Jadi kita tidak perlu merasa terlalu resah kepada anak perempuan kita yang tomboi. Selama anak tetap menunjukkan ciri-ciri feminin, tetap menyadari dan mengakuri dirinya sebagai anak perempuan. Jika gaya maskulin anak hanya sekedar pengaruh lingkungan, masih ada waktu untuk mengubahnya. Tentunya harus dilakukan sebelum anak akil baligh.
Beberapa tips yang boleh dicoba untuk anak-anak perempuan yang tomboi:
1. Sebagai orang tua kita harus melakukan instropeksi diri. Apakah perilaku tomboi anak disebabkan oleh perlakuan kita? Misalnya karena berharap memiliki anak laki-laki. Atau perilaku itu didorong oleh sikap orang tua yang menganggap lucu jika anak laki-laki bertingkah dan berpakaian perempuan atau sebaliknya anak perempuan berpakaian dan bertingkah sebagai laki-laki jika demikian, cobalah mengubah perlakukan kita
2. Jangan mencela atau mengkritik, anak akan terluka harga dirinya. Jika ini terjadi anak akan menjauhi kita dan menolak semua usaha pendekatan.
3. Berikan pendidikan seksual sesuai dengan usianya. Misalnya dengan menjelaskan perbedaan anatara fisik, biologis dan fungsi antara laki-laki dan anak perempuan. Jelaskan secara ilmiah dan serius dengan bahasa sederhana. Islam juga memberikan pedoman yang jelas masalah pendidikan seksual pada anak sejak usia anak-anak. Misalnya dengan memisahkan tempat tidur. Memberi batasan interaksi antara anak laki-laki dan perempuan, adab berpakaian dan lain-lain.

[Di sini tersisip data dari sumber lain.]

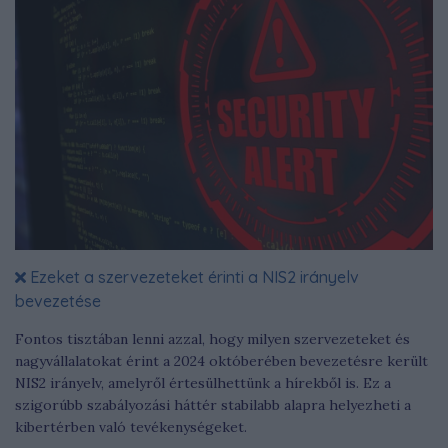
Ezeket a szervezeteket érinti a NIS2 irányelv
bevezetése
Fontos tisztában lenni azzal, hogy milyen szervezeteket és
nagyvállalatokat érint a 2024 októberében bevezetésre került
NIS2 irányelv, amelyről értesülhettünk a hírekből is. Ez a
szigorúbb szabályozási háttér stabilabb alapra helyezheti a
kibertérben való tevékenységeket.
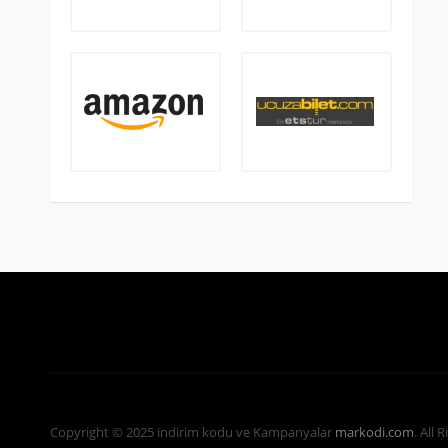
Copyright © 2025 indirim kodu ve Kampanyalar
markodi.com
. All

4. Memuji anak jika ia mau berdandan sesuai jenis kelaminnya. Contoh, "Subhanallah anak ibu ternyata sangat cantik kalau memakai baju muslimah".
5. Namun jika anak sudah mulai mau memakai rok, jangan terburu-buru menyingkirkan 'seragam' lamanya. Biarkan masa peralihan berjalan sedikit demi sedikit. Jika anak menolak gaun, jangan dipaksakan. Beri setelan celana panjang pentalon dan kaus lengan panjang atau lengan 3/4 yang kasual tapi manis.

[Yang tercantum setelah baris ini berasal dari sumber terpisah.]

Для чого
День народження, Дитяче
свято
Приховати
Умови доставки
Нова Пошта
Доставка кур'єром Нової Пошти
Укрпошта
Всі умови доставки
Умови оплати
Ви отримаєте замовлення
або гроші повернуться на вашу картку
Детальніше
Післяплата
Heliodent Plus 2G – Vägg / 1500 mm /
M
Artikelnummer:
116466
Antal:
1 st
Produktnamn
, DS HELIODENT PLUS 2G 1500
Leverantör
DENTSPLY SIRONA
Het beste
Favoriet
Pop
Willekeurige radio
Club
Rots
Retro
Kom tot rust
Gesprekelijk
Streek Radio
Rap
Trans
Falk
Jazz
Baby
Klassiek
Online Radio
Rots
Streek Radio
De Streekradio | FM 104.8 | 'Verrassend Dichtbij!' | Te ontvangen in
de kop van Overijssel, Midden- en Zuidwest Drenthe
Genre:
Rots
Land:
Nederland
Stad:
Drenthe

6. Usahakan anak bergaul dengan anak perempuan lebih banyak dan lebih sering.
7. Berikan contoh. Agar anak mengikuti ibu. Misalnya berkunjung ke rumah teman ibu. Berkunjung dalam rangka silaturahim akan melatih anak untuk bersikap sopan, halus dan manis. 8. Beri pengertian kepada anak, bahwa anak laki-laki bukanlah mahluk super. Ajarkan bahwa anak perempuan juga sama istimewanya dengan anak laki-laki. Keduanya memiliki kelebihan dan kelemahan yang saling melengkapi.